(TRY IT) Set down every record below exactly as it stands, leaving out the pictures.

....

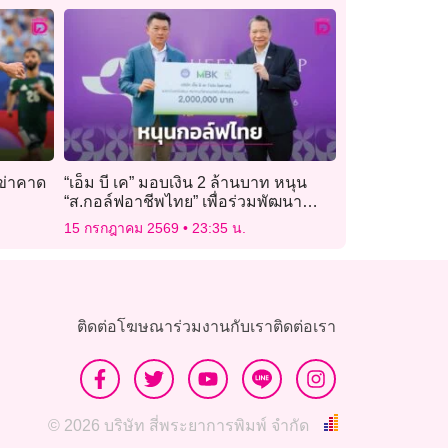
เข่าคาด
“เอ็ม บี เค” มอบเงิน 2 ล้านบาท หนุน
“ส.กอล์ฟอาชีพไทย” เพื่อร่วมพัฒนา
วงการกอล์ฟไทย
15 กรกฎาคม 2569
23:35 น.
ติดต่อโฆษณา
ร่วมงานกับเรา
ติดต่อเรา
© 2026 บริษัท สี่พระยาการพิมพ์ จำกัด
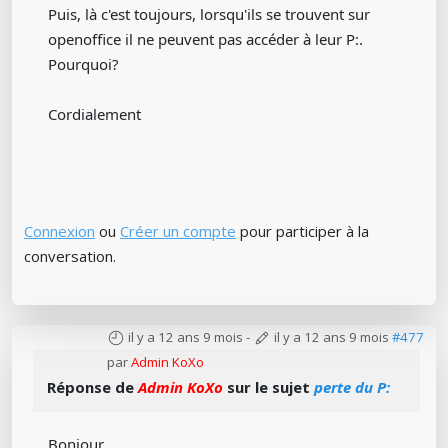
Puis, là c'est toujours, lorsqu'ils se trouvent sur
openoffice il ne peuvent pas accéder à leur P:.
Pourquoi?
Cordialement
Connexion
ou
Créer un compte
pour participer à la
conversation.
il y a 12 ans 9 mois
-
il y a 12 ans 9 mois
#477
par
Admin KoXo
Réponse de
Admin KoXo
sur le sujet
perte du P:
Bonjour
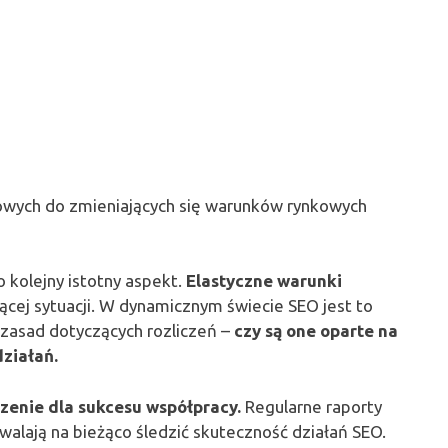
owych do zmieniających się warunków rynkowych
o kolejny istotny aspekt.
Elastyczne warunki
ącej sytuacji. W dynamicznym świecie SEO jest to
 zasad dotyczących rozliczeń –
czy są one oparte na
działań.
enie dla sukcesu współpracy.
Regularne raporty
walają na bieżąco śledzić skuteczność działań SEO.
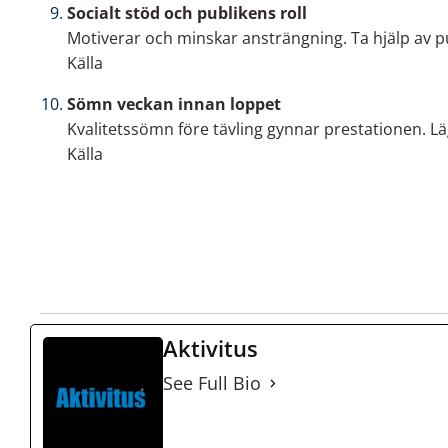
Socialt stöd och publikens roll
Motiverar och minskar ansträngning. Ta hjälp av pub
Källa
Sömn veckan innan loppet
Kvalitetssömn före tävling gynnar prestationen. Läg
Källa
Aktivitus
See Full Bio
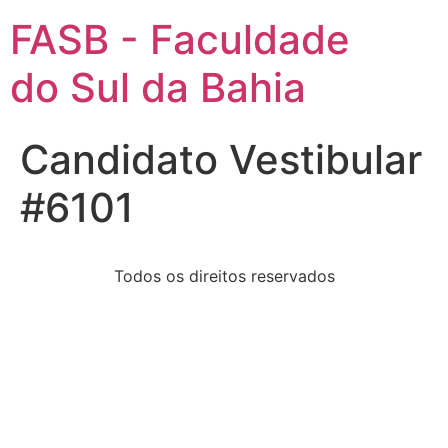
FASB - Faculdade
do Sul da Bahia
Candidato Vestibular
#6101
Todos os direitos reservados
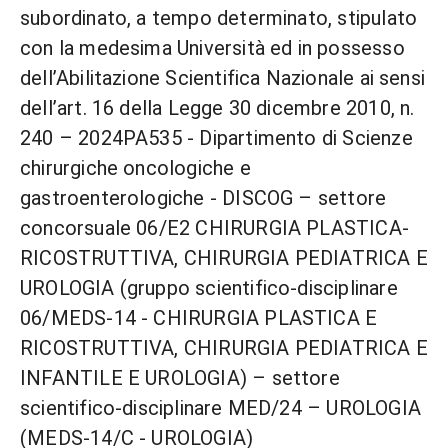
subordinato, a tempo determinato, stipulato
con la medesima Università ed in possesso
dell’Abilitazione Scientifica Nazionale ai sensi
dell’art. 16 della Legge 30 dicembre 2010, n.
240 – 2024PA535 - Dipartimento di Scienze
chirurgiche oncologiche e
gastroenterologiche - DISCOG – settore
concorsuale 06/E2 CHIRURGIA PLASTICA-
RICOSTRUTTIVA, CHIRURGIA PEDIATRICA E
UROLOGIA (gruppo scientifico-disciplinare
06/MEDS-14 - CHIRURGIA PLASTICA E
RICOSTRUTTIVA, CHIRURGIA PEDIATRICA E
INFANTILE E UROLOGIA) – settore
scientifico-disciplinare MED/24 – UROLOGIA
(MEDS-14/C - UROLOGIA)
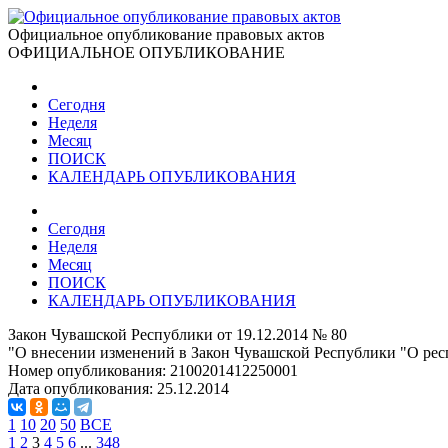
Официальное опубликование правовых актов
ОФИЦИАЛЬНОЕ ОПУБЛИКОВАНИЕ
Сегодня
Неделя
Месяц
ПОИСК
КАЛЕНДАРЬ ОПУБЛИКОВАНИЯ
Сегодня
Неделя
Месяц
ПОИСК
КАЛЕНДАРЬ ОПУБЛИКОВАНИЯ
Закон Чувашской Республики от 19.12.2014 № 80
"О внесении изменений в Закон Чувашской Республики "О рес
Номер опубликования:
2100201412250001
Дата опубликования:
25.12.2014
1
10
20
50
ВСЕ
1
2
3
4
5
6
...
348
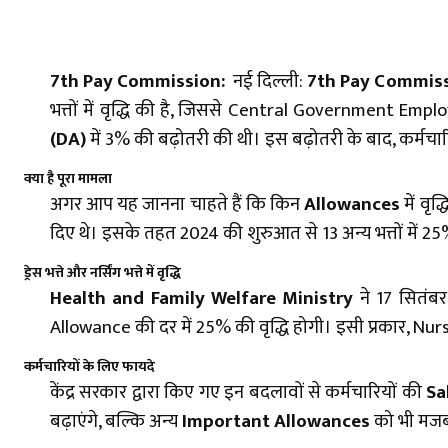
7th Pay Commission:
नई दिल्ली:
7th Pay Commis
भत्तों में वृद्धि की है, जिससे Central Government Empl
(DA)
में 3% की बढ़ोतरी की थी। इस बढ़ोतरी के बाद, कर्मच
क्या है पूरा मामला
अगर आप यह जानना चाहते हैं कि किन
Allowances
में वृद
दिए थे। इसके तहत 2024 की शुरुआत से 13 अन्य भत्तों में 
ड्रेस भत्ते और नर्सिंग भत्ते में वृद्धि
Health and Family Welfare Ministry
ने 17 सितं
Allowance की दर में 25% की वृद्धि होगी। इसी प्रकार, Nursi
कर्मचारियों के लिए फायदे
केंद्र सरकार द्वारा किए गए इन बदलावों से कर्मचारियों की
Sa
बढ़ाएंगे, बल्कि अन्य
Important Allowances
को भी मजबू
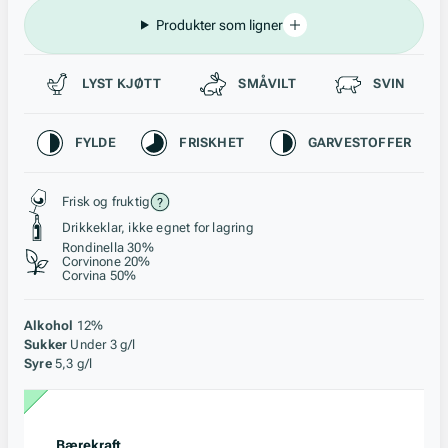
Produkter som ligner
Passer til
LYST KJØTT
SMÅVILT
SVIN
Karakteristikk
FYLDE
FRISKHET
GARVESTOFFER
Stil, lagring og råstoff
Frisk og fruktig
Drikkeklar, ikke egnet for lagring
Rondinella 30%
Corvinone 20%
Corvina 50%
Alkohol
12%
Sukker
Under 3 g/l
Syre
5,3 g/l
Bærekraft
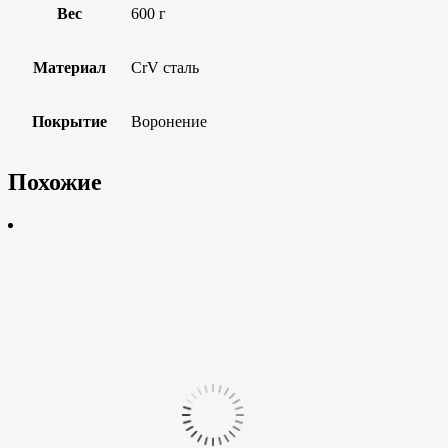
Вес
600 г
Материал
CrV сталь
Покрытие
Воронение
Похожие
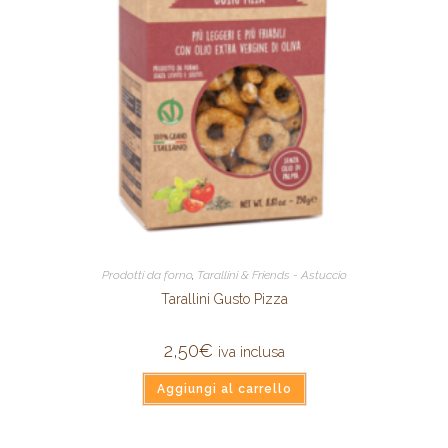
Prodotti da forno
,
Tarallini & Friends - Astuccio
Tarallini Gusto Pizza
2,50
€
iva inclusa
Aggiungi al carrello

....

(SOLUTION TO THIS PROBLEM)
เข่าคาด
“เอ็ม บี เค” มอบเงิน 2 ล้านบาท หนุน
“ส.กอล์ฟอาชีพไทย” เพื่อร่วมพัฒนา
วงการกอล์ฟไทย
15 กรกฎาคม 2569
23:35 น.
ติดต่อโฆษณา
ร่วมงานกับเรา
ติดต่อเรา
© 2026 บริษัท สี่พระยาการพิมพ์ จำกัด
Puis, là c'est toujours, lorsqu'ils se trouvent sur
openoffice il ne peuvent pas accéder à leur P:.
Pourquoi?
Cordialement
Connexion
ou
Créer un compte
pour participer à la
conversation.
il y a 12 ans 9 mois
-
il y a 12 ans 9 mois
#477
par
Admin KoXo
Réponse de
Admin KoXo
sur le sujet
perte du P:
Bonjour
owych do zmieniających się warunków rynkowych
o kolejny istotny aspekt.
Elastyczne warunki
ącej sytuacji. W dynamicznym świecie SEO jest to
 zasad dotyczących rozliczeń –
czy są one oparte na
działań.
enie dla sukcesu współpracy.
Regularne raporty
walają na bieżąco śledzić skuteczność działań SEO.
Socialt stöd och publikens roll
Motiverar och minskar ansträngning. Ta hjälp av pub
Källa
Sömn veckan innan loppet
Kvalitetssömn före tävling gynnar prestationen. Läg
Källa
Aktivitus
See Full Bio
FASB - Faculdade
do Sul da Bahia
Candidato Vestibular
#6101
Todos os direitos reservados
subordinato, a tempo determinato, stipulato
con la medesima Università ed in possesso
dell’Abilitazione Scientifica Nazionale ai sensi
dell’art. 16 della Legge 30 dicembre 2010, n.
240 – 2024PA535 - Dipartimento di Scienze
chirurgiche oncologiche e
gastroenterologiche - DISCOG – settore
concorsuale 06/E2 CHIRURGIA PLASTICA-
RICOSTRUTTIVA, CHIRURGIA PEDIATRICA E
UROLOGIA (gruppo scientifico-disciplinare
06/MEDS-14 - CHIRURGIA PLASTICA E
RICOSTRUTTIVA, CHIRURGIA PEDIATRICA E
INFANTILE E UROLOGIA) – settore
scientifico-disciplinare MED/24 – UROLOGIA
(MEDS-14/C - UROLOGIA)
Официальное опубликование правовых актов
ОФИЦИАЛЬНОЕ ОПУБЛИКОВАНИЕ
Сегодня
Неделя
Месяц
ПОИСК
КАЛЕНДАРЬ ОПУБЛИКОВАНИЯ
Сегодня
Неделя
Месяц
ПОИСК
КАЛЕНДАРЬ ОПУБЛИКОВАНИЯ
Закон Чувашской Республики от 19.12.2014 № 80
"О внесении изменений в Закон Чувашской Республики "О рес
Номер опубликования:
2100201412250001
Дата опубликования:
25.12.2014
1
10
20
50
ВСЕ
1
2
3
4
5
6
...
348
7th Pay Commission:
नई दिल्ली:
7th Pay Commis
भत्तों में वृद्धि की है, जिससे Central Government Empl
(DA)
में 3% की बढ़ोतरी की थी। इस बढ़ोतरी के बाद, कर्मच
क्या है पूरा मामला
अगर आप यह जानना चाहते हैं कि किन
Allowances
में वृद
दिए थे। इसके तहत 2024 की शुरुआत से 13 अन्य भत्तों में 
ड्रेस भत्ते और नर्सिंग भत्ते में वृद्धि
Health and Family Welfare Ministry
ने 17 सितं
Allowance की दर में 25% की वृद्धि होगी। इसी प्रकार, Nursi
कर्मचारियों के लिए फायदे
केंद्र सरकार द्वारा किए गए इन बदलावों से कर्मचारियों की
Sa
बढ़ाएंगे, बल्कि अन्य
Important Allowances
को भी मजबू
Produkter som ligner
Passer til
LYST KJØTT
SMÅVILT
SVIN
Karakteristikk
FYLDE
FRISKHET
GARVESTOFFER
Stil, lagring og råstoff
Frisk og fruktig
Drikkeklar, ikke egnet for lagring
Rondinella 30%
Corvinone 20%
Corvina 50%
Alkohol
12%
Sukker
Under 3 g/l
Syre
5,3 g/l
Bærekraft
Вес
600 г
Материал
CrV сталь
Покрытие
Воронение
Похожие
Prodotti da forno
,
Tarallini & Friends - Astuccio
Tarallini Gusto Pizza
2,50
€
iva inclusa
Aggiungi al carrello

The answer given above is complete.